Work required: Among the lines below, count those with the word "tous". Answer with the number only.

-- Data under study follows --

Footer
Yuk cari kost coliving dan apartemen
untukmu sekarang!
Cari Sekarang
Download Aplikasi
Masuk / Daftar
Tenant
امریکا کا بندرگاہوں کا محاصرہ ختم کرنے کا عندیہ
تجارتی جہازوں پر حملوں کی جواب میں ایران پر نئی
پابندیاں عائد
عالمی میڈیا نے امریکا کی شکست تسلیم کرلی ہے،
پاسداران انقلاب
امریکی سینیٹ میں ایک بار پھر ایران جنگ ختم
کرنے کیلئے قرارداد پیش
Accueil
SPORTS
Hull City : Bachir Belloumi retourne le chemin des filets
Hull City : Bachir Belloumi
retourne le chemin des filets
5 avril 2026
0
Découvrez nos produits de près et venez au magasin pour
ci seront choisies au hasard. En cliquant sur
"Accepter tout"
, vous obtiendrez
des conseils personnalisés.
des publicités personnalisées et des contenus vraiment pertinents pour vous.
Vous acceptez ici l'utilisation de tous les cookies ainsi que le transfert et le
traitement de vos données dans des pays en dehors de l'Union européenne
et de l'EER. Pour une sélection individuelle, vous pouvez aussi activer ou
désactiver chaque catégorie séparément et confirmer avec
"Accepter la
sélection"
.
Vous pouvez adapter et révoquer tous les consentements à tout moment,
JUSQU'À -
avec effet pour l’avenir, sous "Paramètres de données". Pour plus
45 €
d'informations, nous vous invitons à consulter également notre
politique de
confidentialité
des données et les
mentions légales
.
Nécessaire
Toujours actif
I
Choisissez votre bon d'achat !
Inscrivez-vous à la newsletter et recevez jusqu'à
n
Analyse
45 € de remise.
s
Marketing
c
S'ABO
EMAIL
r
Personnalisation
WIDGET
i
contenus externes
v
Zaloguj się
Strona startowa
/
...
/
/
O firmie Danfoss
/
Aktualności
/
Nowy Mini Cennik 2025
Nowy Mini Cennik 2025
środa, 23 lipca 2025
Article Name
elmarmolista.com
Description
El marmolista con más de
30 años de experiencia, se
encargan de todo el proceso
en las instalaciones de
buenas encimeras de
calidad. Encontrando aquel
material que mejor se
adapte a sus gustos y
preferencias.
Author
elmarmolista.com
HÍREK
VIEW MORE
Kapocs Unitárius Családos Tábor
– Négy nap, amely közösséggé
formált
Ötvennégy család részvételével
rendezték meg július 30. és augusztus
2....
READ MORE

-- Data under study concluded --

Exercise result: 2